MPH (Danger): The Speedometer is around 100 mph because they didn’t make you install all of that safety equipment for nothing. The fact of the matter is road racing is dangerous compared to other forms of motorsports like autocross. With lots of cars on track, fairly high speeds, varying expertise levels on course, anything can happen (and usually does).
VOLTS (Time): The volts gauge is below a quarter because building a racecar, even a $500 one, takes an enormous amount of effort and time. Your girlfriend, wife, or hetero-life partner, will definitely be pissed about how many hours you spent tearing out the interior and installing a roll cage.

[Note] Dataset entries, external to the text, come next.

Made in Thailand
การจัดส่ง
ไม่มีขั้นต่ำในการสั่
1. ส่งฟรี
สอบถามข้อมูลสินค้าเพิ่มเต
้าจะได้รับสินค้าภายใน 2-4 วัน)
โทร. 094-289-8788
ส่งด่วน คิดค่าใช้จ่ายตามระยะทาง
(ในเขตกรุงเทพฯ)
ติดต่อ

MILEAGE (Car Wear): The mileage is at around 500,000 miles because chances are, the car had 250,000 miles already which is what made it worth only $500. This race will beat the snot out of any car. Cars come here to die. And for sure, one out of the hundred cars will surely die at the hands of the People’s Curse.
The 24 Hours of LeMons is the real article. It will be everything you were hoping for and more if you can get the money, buddies, car and time (in that order) to put forth the effort to enter and compete. The series is still young, pure and hasn’t been affected by any large changes to the rules or corporate sponsorship. Even though I’ve outlined the actual cost to enter as somewhat steep, the race still is an absolute bargain in reference to the costly world of automobile racing. So it’s still affordable and as of this moment, not completely sold out. Get it while the getting is good. Currently, Red Bull has not entered a car… yet.
Editors Note: Speed Sport Life contributors Rob Krider (Racer Boy) and Jack Baruth (Avoidable Contact) have each separately earned overall wins in the 24 Hours of LeMons, which is something no other automotive website has been able to achieve.